Sunday, March 25, 2007

A Soju Saturday





A Soju Saturday

Pictures

1. The view from the bridge to nowhere, the houses of North Korean refugees who fled the D.P.R.K. at the end of the war in 1953. For some reason these humble homes occupy some of the best sea front property in all of Sokcho, fronting a wide sand beach with a great view of the sea. How long will it be, next year, maybe the year after, when all these humble homes are torn down to make room for hotels and mindless monuments to consumerism?

2. Looking back across the small pond that this mamouth bridge crosses.

3. I love dogs, and can never take enough picutres of the nice puppies that I find around the town.

4. The fishing port of Sokcho. This is where the boats dock when they are not at sea. On the far side of the channel you can see the back of the main street of Sokcho.

5. Squid boats under the bridge to nowhere. These are squid boats, the mainstay of the Sokcho industry. These boats head out night after night, sweeping the seas clean. They use the powerful lights that you can see to attract the squid to the lines.
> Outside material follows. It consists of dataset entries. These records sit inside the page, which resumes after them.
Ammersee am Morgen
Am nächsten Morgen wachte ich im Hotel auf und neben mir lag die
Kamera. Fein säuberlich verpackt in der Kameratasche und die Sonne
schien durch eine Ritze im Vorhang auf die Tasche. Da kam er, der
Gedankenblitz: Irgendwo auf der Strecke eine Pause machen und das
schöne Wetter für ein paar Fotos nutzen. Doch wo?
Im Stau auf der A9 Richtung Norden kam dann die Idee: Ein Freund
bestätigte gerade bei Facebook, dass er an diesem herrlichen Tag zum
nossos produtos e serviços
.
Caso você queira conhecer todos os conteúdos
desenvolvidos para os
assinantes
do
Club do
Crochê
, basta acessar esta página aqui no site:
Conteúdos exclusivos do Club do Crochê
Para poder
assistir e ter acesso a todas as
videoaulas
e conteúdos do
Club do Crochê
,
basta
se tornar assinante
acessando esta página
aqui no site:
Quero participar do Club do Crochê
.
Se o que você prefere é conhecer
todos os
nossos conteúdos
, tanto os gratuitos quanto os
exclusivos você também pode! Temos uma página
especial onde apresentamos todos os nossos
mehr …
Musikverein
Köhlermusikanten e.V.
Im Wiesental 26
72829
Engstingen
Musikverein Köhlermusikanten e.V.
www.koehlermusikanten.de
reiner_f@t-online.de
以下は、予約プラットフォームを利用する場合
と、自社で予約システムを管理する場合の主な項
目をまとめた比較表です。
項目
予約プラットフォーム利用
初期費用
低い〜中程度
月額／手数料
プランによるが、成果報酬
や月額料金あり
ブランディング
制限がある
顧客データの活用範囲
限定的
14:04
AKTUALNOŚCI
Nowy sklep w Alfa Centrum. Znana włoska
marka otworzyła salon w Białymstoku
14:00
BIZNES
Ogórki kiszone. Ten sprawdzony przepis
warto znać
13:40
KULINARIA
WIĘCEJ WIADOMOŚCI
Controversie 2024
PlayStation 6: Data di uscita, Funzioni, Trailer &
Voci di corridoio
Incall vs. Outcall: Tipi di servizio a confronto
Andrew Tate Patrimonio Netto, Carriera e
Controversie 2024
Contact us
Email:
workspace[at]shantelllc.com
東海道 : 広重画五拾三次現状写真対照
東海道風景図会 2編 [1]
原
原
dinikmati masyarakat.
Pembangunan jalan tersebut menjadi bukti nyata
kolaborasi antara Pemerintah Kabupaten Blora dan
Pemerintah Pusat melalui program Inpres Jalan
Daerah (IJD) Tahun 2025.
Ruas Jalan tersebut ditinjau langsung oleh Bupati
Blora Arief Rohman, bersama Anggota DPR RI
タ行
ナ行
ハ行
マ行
Conner and I went for a long ramble through the streets of Sokcho today. Fueled by generous amounts of soju, Korean traditional liquor, that we drank with a late lunch of scallops and squid down by the port, we had the energy, the will, and the drive, to conquer the streets of Sokcho.

After a late lunch down at the port, we spent the day exploring the streets of our little town. We rambled far and wide, hitting both the high points and the low, from the bridge to nowhere to a bit of North Korea, it was a grand adventure.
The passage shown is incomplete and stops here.